Modeling human leg arteries: a comparison of conditions and diseases
Peripheral artery disease is a condition that is prevalent among the American population. It is caused by plaque buildup in arteries, known as atherosclerosis, other than those arteries in the heart and brain. While peripheral artery disease is not generally life threatening, complications from this disease can lead to intense pain, amputation and severe loss of quality of life. Most of the studies focusing on the lower limb arteries have been finite element studies looking at the bending effects on stents. These models are useful for stent design; however do not encompass the effects that curvatures, bifurcations and bends have on the fluid mechanics of blood flow.
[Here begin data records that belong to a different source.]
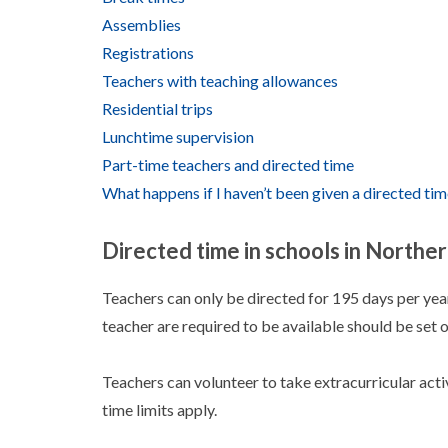
Assemblies
Registrations
Teachers with teaching allowances
Residential trips
Lunchtime supervision
Part-time teachers and directed time
What happens if I haven’t been given a directed ti
Directed time in schools in Norther
Teachers can only be directed for 195 days per year
teacher are required to be available should be set o
Teachers can volunteer to take extracurricular activ
time limits apply.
This thesis creates several computational fluid dynamics models of the Superficial Femoral, Deep Femoral and the Popliteal Arteries in an attempt to evaluate diseases and conditions that may contribute to peripheral artery disease. This includes the varying positions that the artery many take on during ordinary leg movement, the effects of pulsating flow, the effects of stenosis and stents, as well as the effects of increased and decreased viscosity caused by variable hemotocrit count. The results of these models were examined using various graphs of the mass flow rates, velocity profiles, wall shearing stress and static pressures. It was shown that stead state simulations will underestimate wall shearing stress and that diabetic blood will nearly double the wall shearing stress experienced in the arteries. The curvatures in the arteries will create areas of increased and decreased wall shear stress, as well as generate recirculation zones. Higher hemotocrit count decreases the recirculation zones and lower hemotocrit count increases these zones. These areas of low wall shear stress have a greater chance of forming plaque buildup; whereas the increased areas of stress can cause aneurisms in the arteries and put additional strain on the stent implants, possibly contributing failure.
Thesis (M.S.)--Wichita State University, College of Engineering, Dept. of Mechanical Engineering.